[RECORD EXCERPTS — start]

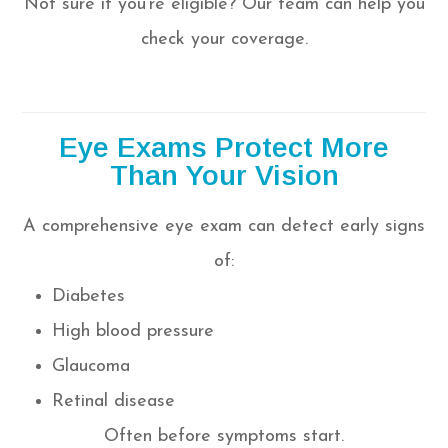
Not sure if you’re eligible? Our team can help you
check your coverage.
Eye Exams Protect More
Than Your Vision
A comprehensive eye exam can detect early signs
of:
Diabetes
High blood pressure
Glaucoma
Retinal disease
Often before symptoms start.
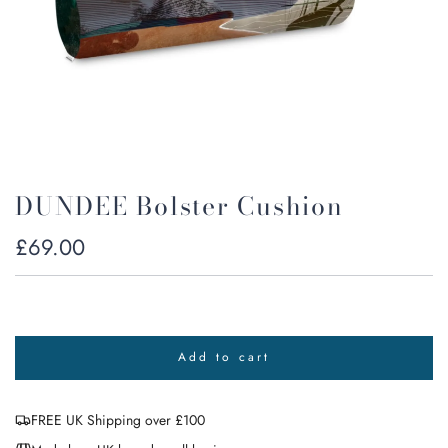
DUNDEE Bolster Cushion
Regular
£69.00
price
Add to cart
l
o
a
FREE UK Shipping over £100
d
i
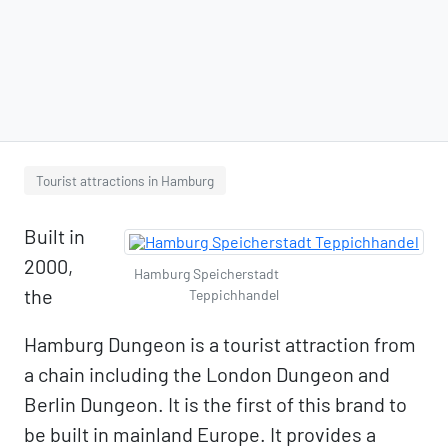
Tourist attractions in Hamburg
Built in
2000,
Hamburg Speicherstadt
the
Teppichhandel
Hamburg Dungeon is a tourist attraction from
a chain including the London Dungeon and
Berlin Dungeon. It is the first of this brand to
be built in mainland Europe. It provides a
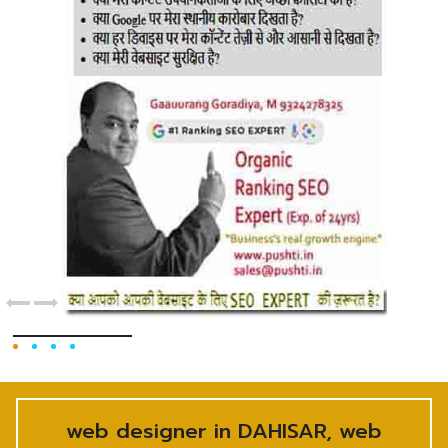
web designer in DAHISAR, web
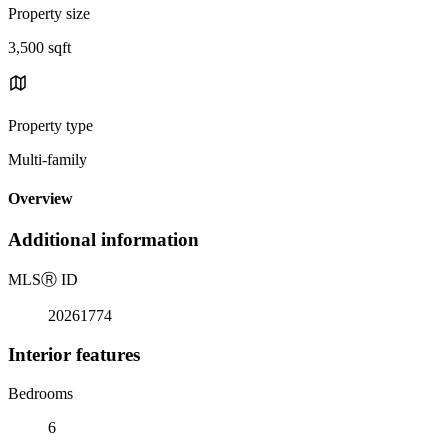
Property size
3,500 sqft
Property type
Multi-family
Overview
Additional information
MLS
Ⓡ
ID
20261774
Interior features
Bedrooms
6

[RECORD EXCERPTS — finish]

◆ **YOUR INSTRUCTIONS**: Locate all lines in the listing above with the word "Hamburg". Copy them.

◆ **ANSWER TO THIS PROBLEM**:
Tourist attractions in Hamburg
Hamburg Speicherstadt
Hamburg Dungeon is a tourist attraction from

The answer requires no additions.